* [TASK DIRECTIONS] Would you repeat the entries below exactly and omit the pictures?

* [SUPPLIED RECORDS]
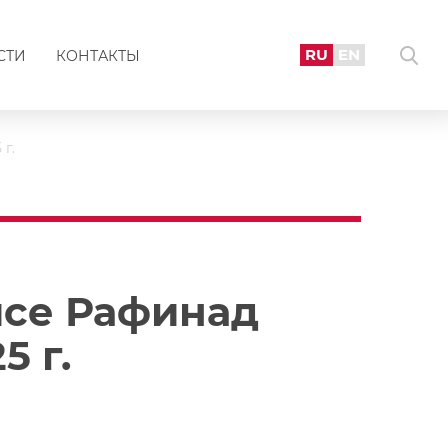
RU
EN
СТИ
КОНТАКТЫ
г.
исе Рафинад
5 г.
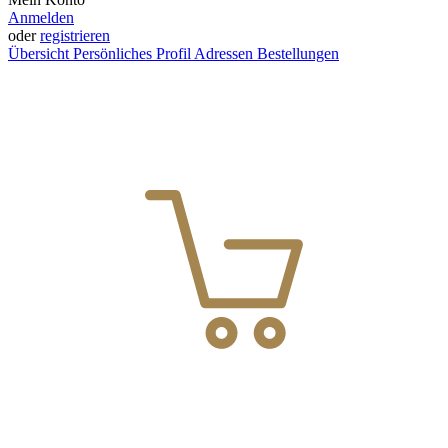
Anmelden
oder
registrieren
Übersicht
Persönliches Profil
Adressen
Bestellungen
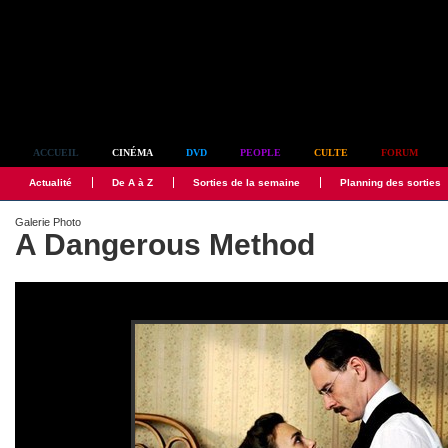
Simplement culte
ACCUEIL
CINÉMA
DVD
PEOPLE
CULTE
FORUM
Actualité
De A à Z
Sorties de la semaine
Planning des sorties
Galerie Photo
A Dangerous Method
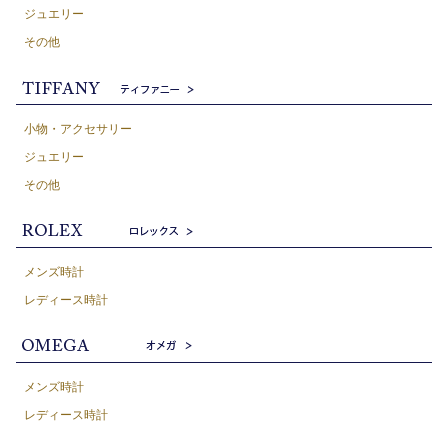
ジュエリー
その他
小物・アクセサリー
ジュエリー
その他
メンズ時計
レディース時計
メンズ時計
レディース時計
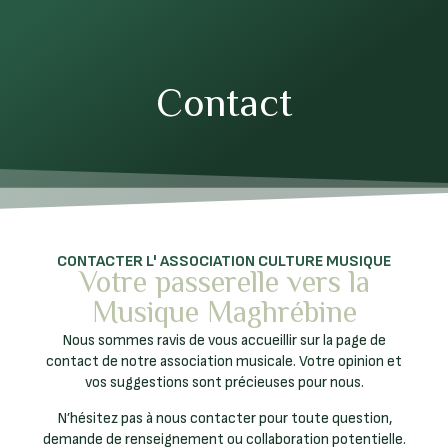
Contact
CONTACTER L' ASSOCIATION CULTURE MUSIQUE
Votre passerelle vers la
Musique Maghrébine
Nous sommes ravis de vous accueillir sur la page de
contact de notre association musicale. Votre opinion et
vos suggestions sont précieuses pour nous.
N’hésitez pas à nous contacter pour toute question,
demande de renseignement ou collaboration potentielle.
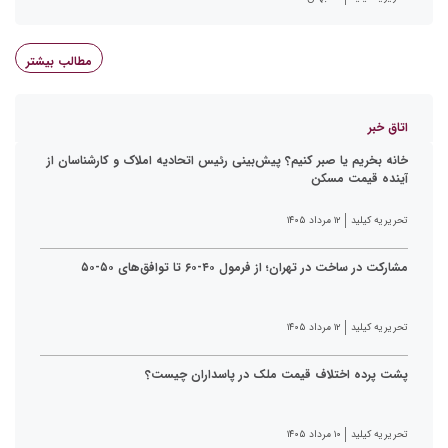
مطالب بیشتر
اتاق خبر
خانه بخریم یا صبر کنیم؟ پیش‌بینی رئیس اتحادیه املاک و کارشناسان از
آینده قیمت مسکن
تحریریه کیلید
۱۲ مرداد ۱۴۰۵
مشارکت در ساخت در تهران؛ از فرمول ۴۰-۶۰ تا توافق‌های ۵۰-۵۰
تحریریه کیلید
۱۲ مرداد ۱۴۰۵
پشت پرده اختلاف قیمت ملک در پاسداران چیست؟
تحریریه کیلید
۱۰ مرداد ۱۴۰۵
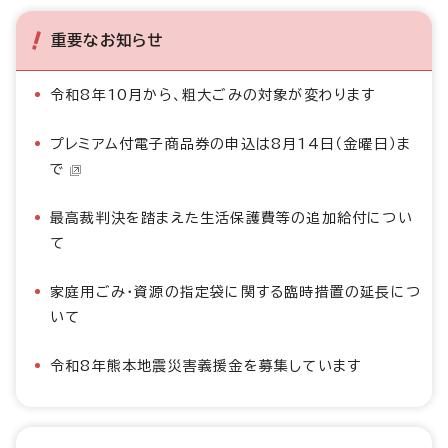
重要なお知らせ
令和8年10月から、粗大ごみの対象が変わります
プレミアム付電子商品券の申込は8月14日（金曜日）ま
で
最高裁判決を踏まえた生活保護費等の追加給付につい
て
家庭用ごみ・資源の指定袋に関する臨時措置の延長につ
いて
令和8年熊本地震災害義援金を募集しています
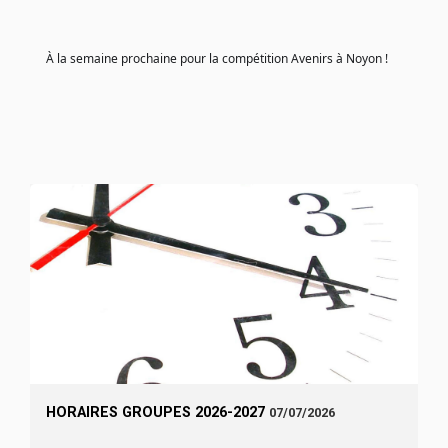
À la semaine prochaine pour la compétition Avenirs à Noyon !
HORAIRES GROUPES 2026-2027
07/07/2026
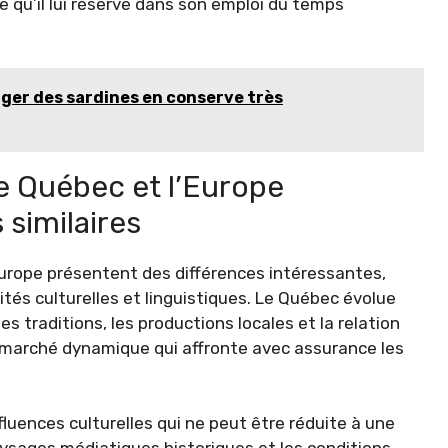
ce qu’il lui réserve dans son emploi du temps
ger des sardines en conserve très
 le Québec et l’Europe
 similaires
Europe présentent des différences intéressantes,
tés culturelles et linguistiques. Le Québec évolue
traditions, les productions locales et la relation
n marché dynamique qui affronte avec assurance les
uences culturelles qui ne peut être réduite à une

* [YOUR RESPONSE]
RU
EN
СТИ
КОНТАКТЫ
г.
исе Рафинад
5 г.
Anmelden
oder
registrieren
Übersicht
Persönliches Profil
Adressen
Bestellungen
Simplement culte
ACCUEIL
CINÉMA
DVD
PEOPLE
CULTE
FORUM
Actualité
De A à Z
Sorties de la semaine
Planning des sorties
Galerie Photo
A Dangerous Method
ジュエリー
その他
小物・アクセサリー
ジュエリー
その他
メンズ時計
レディース時計
メンズ時計
レディース時計
Contact
CONTACTER L' ASSOCIATION CULTURE MUSIQUE
Votre passerelle vers la
Musique Maghrébine
Nous sommes ravis de vous accueillir sur la page de
contact de notre association musicale. Votre opinion et
vos suggestions sont précieuses pour nous.
N’hésitez pas à nous contacter pour toute question,
demande de renseignement ou collaboration potentielle.
مطالب بیشتر
اتاق خبر
خانه بخریم یا صبر کنیم؟ پیش‌بینی رئیس اتحادیه املاک و کارشناسان از
آینده قیمت مسکن
تحریریه کیلید
۱۲ مرداد ۱۴۰۵
مشارکت در ساخت در تهران؛ از فرمول ۴۰-۶۰ تا توافق‌های ۵۰-۵۰
تحریریه کیلید
۱۲ مرداد ۱۴۰۵
پشت پرده اختلاف قیمت ملک در پاسداران چیست؟
تحریریه کیلید
۱۰ مرداد ۱۴۰۵
重要なお知らせ
令和8年10月から、粗大ごみの対象が変わります
プレミアム付電子商品券の申込は8月14日（金曜日）ま
で
最高裁判決を踏まえた生活保護費等の追加給付につい
て
家庭用ごみ・資源の指定袋に関する臨時措置の延長につ
いて
令和8年熊本地震災害義援金を募集しています
À la semaine prochaine pour la compétition Avenirs à Noyon !
HORAIRES GROUPES 2026-2027
07/07/2026
ce qu’il lui réserve dans son emploi du temps
ger des sardines en conserve très
 le Québec et l’Europe
 similaires
Europe présentent des différences intéressantes,
tés culturelles et linguistiques. Le Québec évolue
traditions, les productions locales et la relation
n marché dynamique qui affronte avec assurance les
uences culturelles qui ne peut être réduite à une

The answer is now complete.